SUMMERVILLE - Last year, Sierra Truesdale was killed by a stray bullet outside a St. George nightclub on her 23rd birthday. Saturday morning, her mother, Tamika Myers, joined other Lowcountry residents affected by violence to call for a "culture change" at a Unity in the Community rally in Summerville.

"(Sierra) went back in to get her friend and her shoes, and she was caught in the crossfire," Myers, of Goose Creek, said. "But this is not just for my daughter. This is for the kids in Myrtle Beach, for everyone affected by violence."

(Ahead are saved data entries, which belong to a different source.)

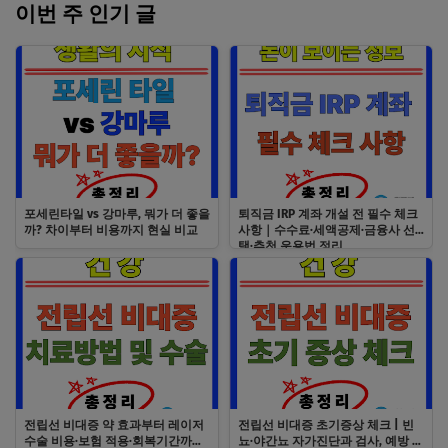
이번 주 인기 글
포세린타일 vs 강마루, 뭐가 더 좋을
퇴직금 IRP 계좌 개설 전 필수 체크
까? 차이부터 비용까지 현실 비교
사항｜수수료·세액공제·금융사 선
택·추천 운용법 정리
전립선 비대증 약 효과부터 레이저
전립선 비대증 초기증상 체크 | 빈
수술 비용·보험 적용·회복기간까지
뇨·야간뇨 자가진단과 검사, 예방 방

The rally was part of a larger effort to reduce violence and increase cooperation with and trust of the police, said Janie Colleton, a Summerville resident who organized Saturday's event. Colleton's brother was shot eight times and killed at a James Island nightclub in the 1980s.

The rally was spurred by the recent deaths of multiple young people from the Lowcountry, including three shot in Myrtle Beach over Memorial Day weekend and a 19-year-old shot and killed at a block party in Moncks Corner in early June.

"The savageness of it all has struck a chord in the community," said Louis Smith, executive director of the Community Resource Center in Summerville. "We want to honor them by showing we stand with them and we want to start a culture change."

The message from Smith, Colleton and other rally participants was clear: If you see something, say something.

A culture of "no snitching" emboldens violent criminals in Lowcountry communities, according to Smith.

"Crooks - terrorists, if you will - have used that to their advantage," Smith said. "Let's get these terrorists off our streets. If you see something going on that's illegal, just call the police."

Many of those in attendance Saturday had a family member who had been killed as a result of gun violence. Rev. Gail Rollerson's brother was "gunned down" in 1985, and his killer has never been found. Outreach through area churches will be crucial in reducing violent crime in the Lowcountry, she said.

Colleton plans on partnering with the Community Resource Center, Trident Technical College and other local organizations to bring opportunities and activities to kids and young adults in the area. She plans to work with football and basketball programs and make resume workshops available.

Many at the rally, including Myers, said they plan to continue working with the movement.

"It doesn't end with today's rally," Myers said. "My daughter started her story, and I'm here to finish it."